An increasing number of European asset owners are pairing this investment case with a broader social purpose. Some argue ESG can only be underpinned by democracy itself – and investments in the defence sector as part of protecting it.

Danish pension funds AkademikerPension, PensionDanmark and AP Pension joined forces in December 2025 to back ETNA, a newly formed defence-focused private markets fund. They framed the move as an act of social responsibility in the current security climate and an opportunity to deliver strong long-term returns for members.

Rikke Berg Jacobsen, head of ESG at AkademikerPension, said the decision followed an earlier softening of its approach to companies associated with European nuclear weapons programs (although ETNA cannot invest in nuclear weapons).

“We consider it our societal responsibility to provide capital support for the rebuilding of Danish and European defence,” she told Top1000funds.

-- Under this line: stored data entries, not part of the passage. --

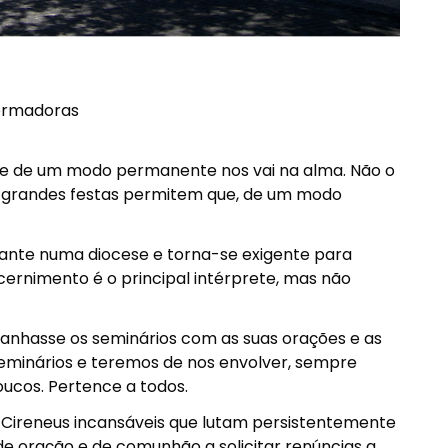
formadoras
e de um modo permanente nos vai na alma. Não o
 grandes festas permitem que, de um modo
rante numa diocese e torna-se exigente para
cernimento é o principal intérprete, mas não
anhasse os seminários com as suas orações e as
seminários e teremos de nos envolver, sempre
oucos. Pertence a todos.
es Cireneus incansáveis que lutam persistentemente
de oração e de comunhão a solicitar renúncias a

“We can fulfil this responsibility in several ways. For example, we can invest in the large publicly listed dual-use and defence companies (the policy change created greater scope for doing so), we can support the Danish defence directly through public–private partnerships and we can invest in smaller, non-listed defence and resilience companies.

“It is in relation to the latter that ETNA is focused and given the rapid technological development within the defence sector, we actually believe this is where our members’ capital can have the greatest impact per krone invested.”

ETNA will focus on buyout and growth equity investments in European SMEs that contribute to strengthening Europe’s defence capabilities and resilience. Several other fund managers have explored launching defence-focused funds, particularly in defence-related infrastructure which does not attract as much risk of reputational damage for asset owners.

The investment opportunities are only likely to increase after NATO’s recent commitment to invest 5 per cent of Gross Domestic Product (GDP) annually on core defence requirements and defence- and security-related spending by 2035.

But as NATO members rearm and private capital is invited in, asset owners will be judged not just on whether they invest, but on how: the conditions they set, the transparency they demand, and the boundaries they are willing to defend – to members, regulators and themselves.